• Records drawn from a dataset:

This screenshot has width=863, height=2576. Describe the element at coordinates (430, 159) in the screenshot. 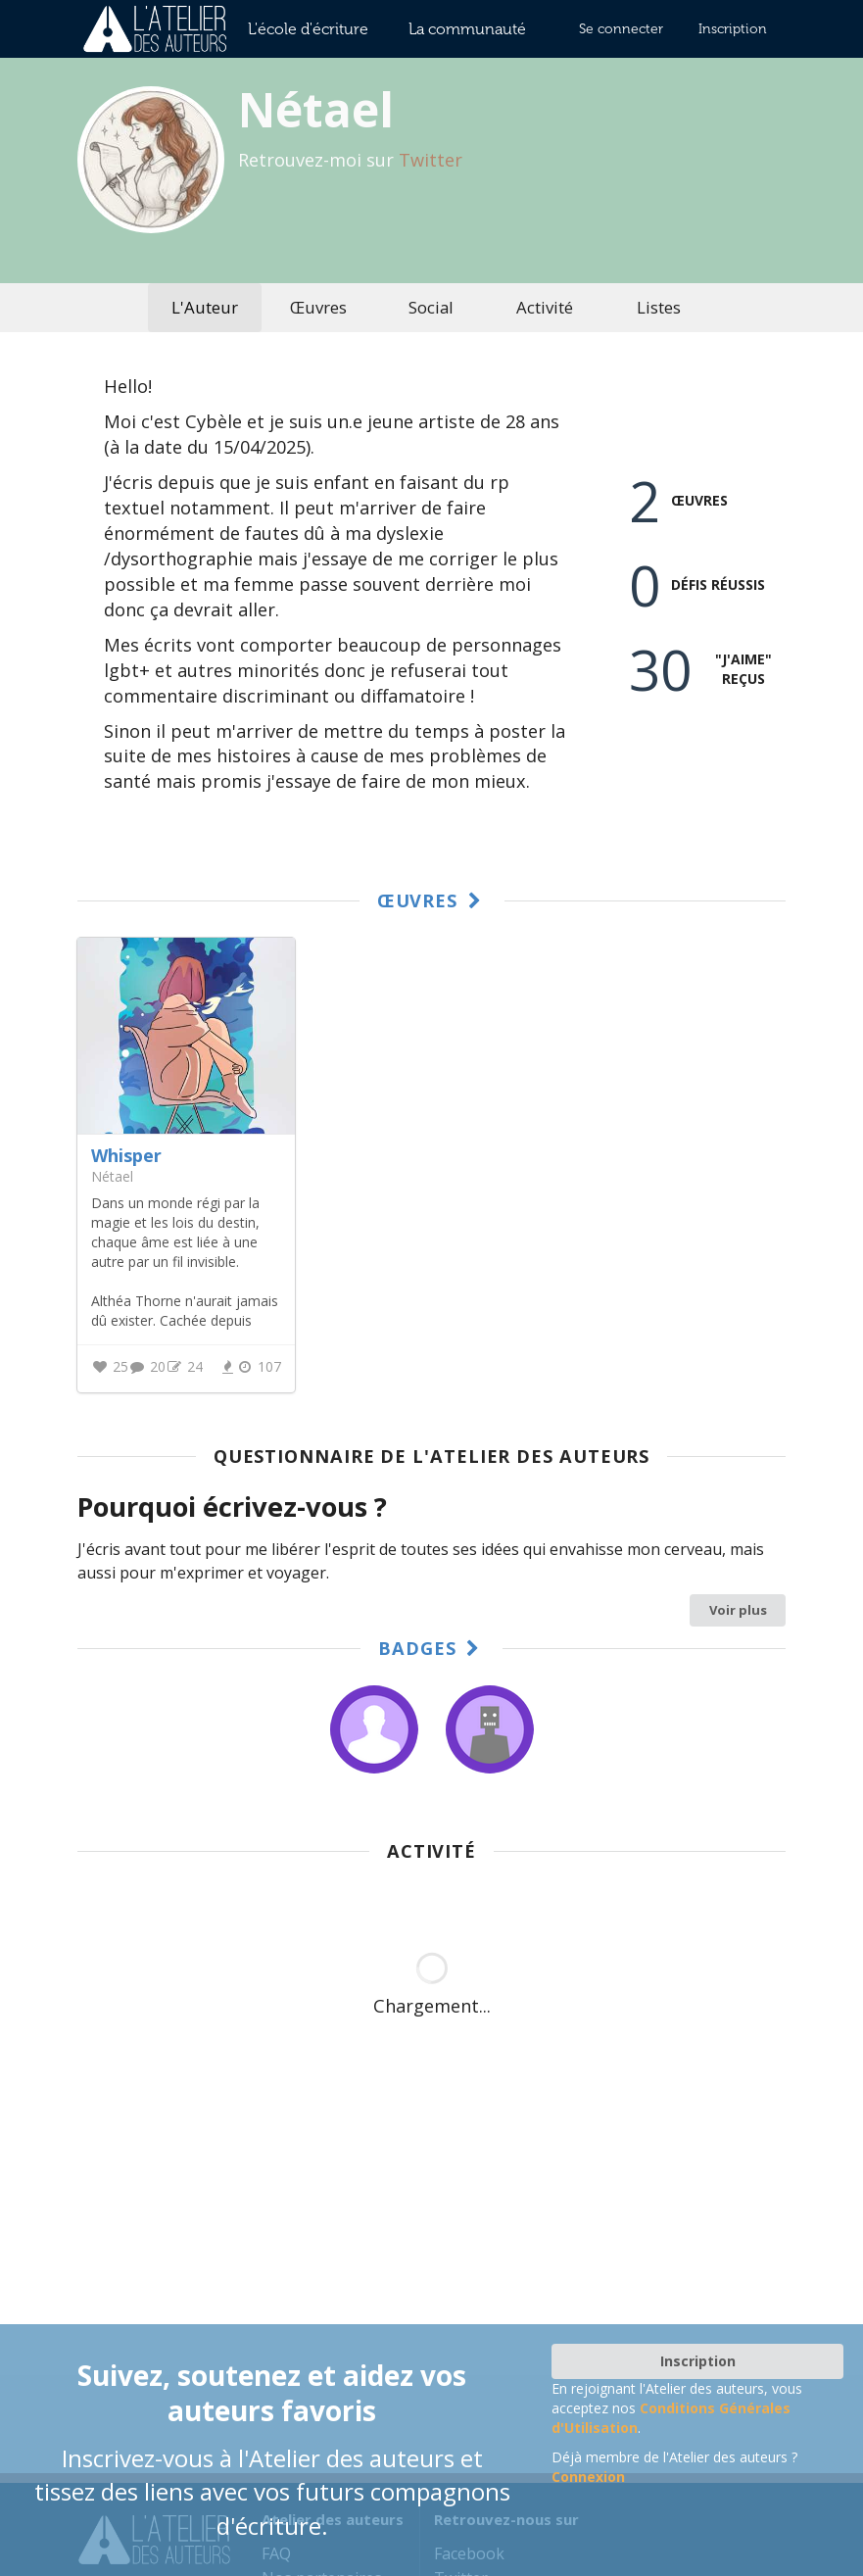

I see `Twitter` at that location.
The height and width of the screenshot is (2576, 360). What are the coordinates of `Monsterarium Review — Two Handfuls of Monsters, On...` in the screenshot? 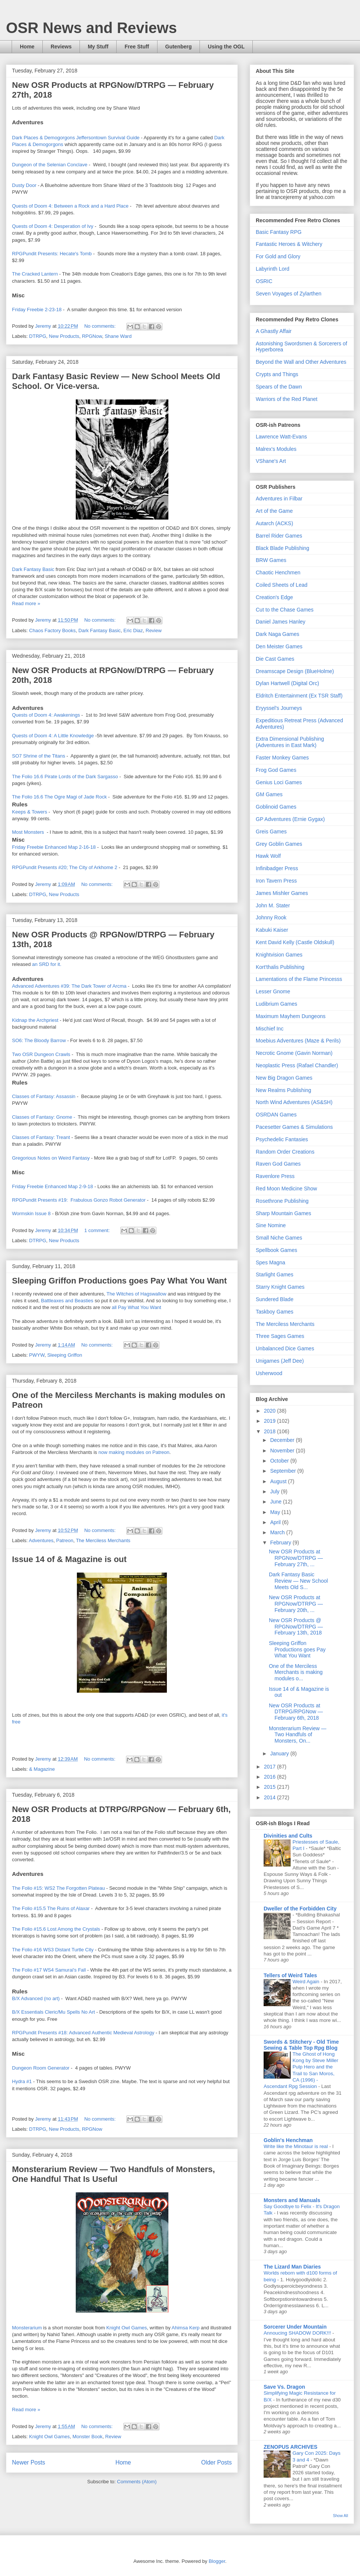 It's located at (297, 1734).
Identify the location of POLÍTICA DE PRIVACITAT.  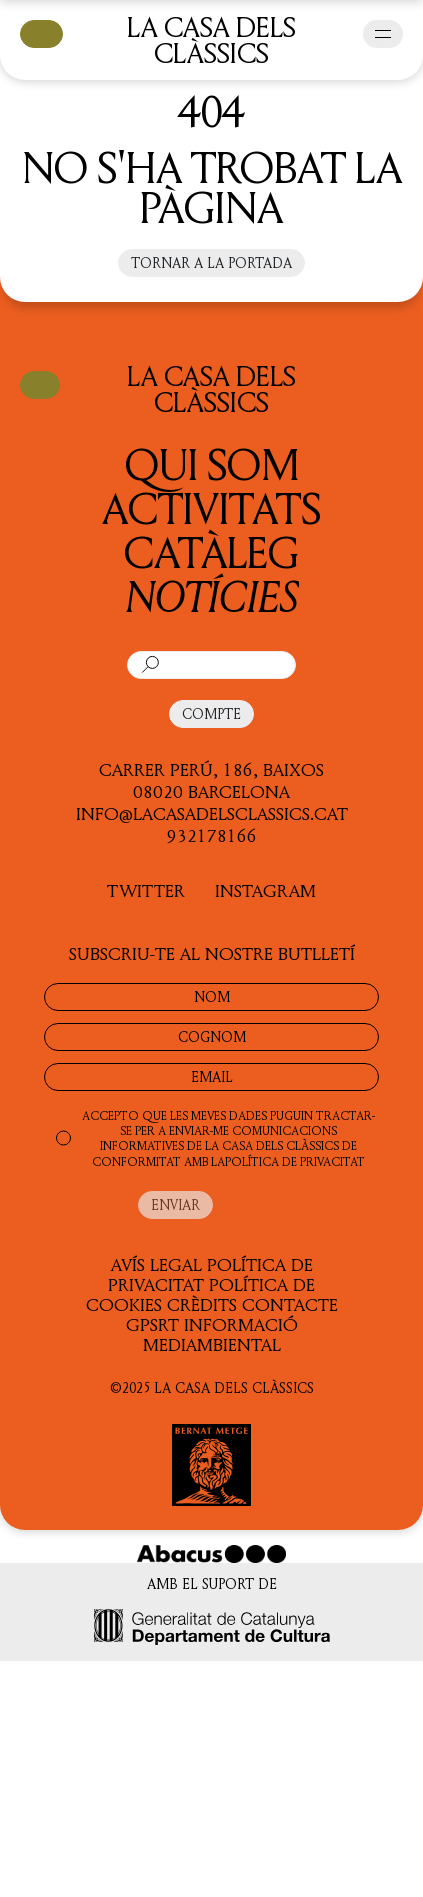
(295, 1161).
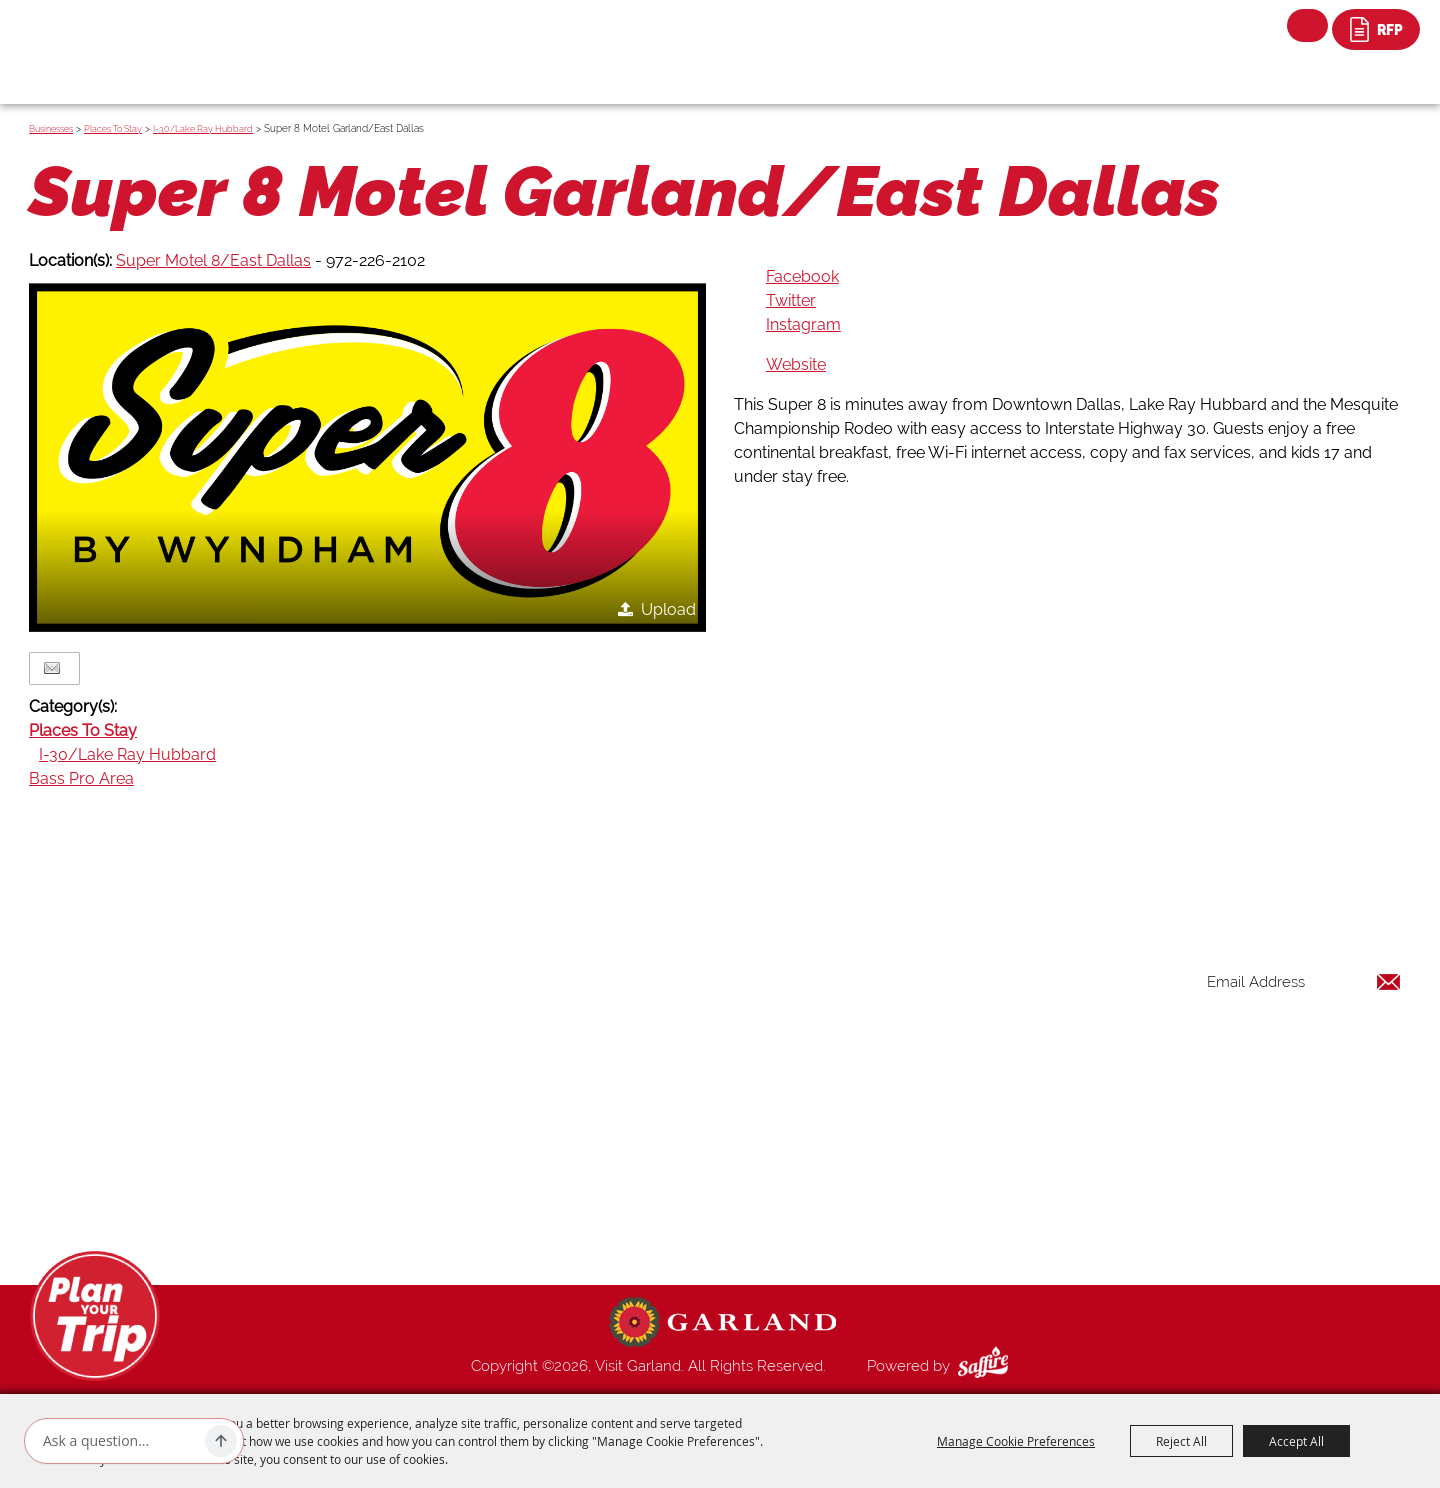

• YOUR OBJECTIVE: Exclude every picture, then return precisely the lines that run from the line containing "Identify the location" through the end of the entries above.

• OUTPUT BELOW:
Identify the location of POLÍTICA DE PRIVACITAT.  
(295, 1161).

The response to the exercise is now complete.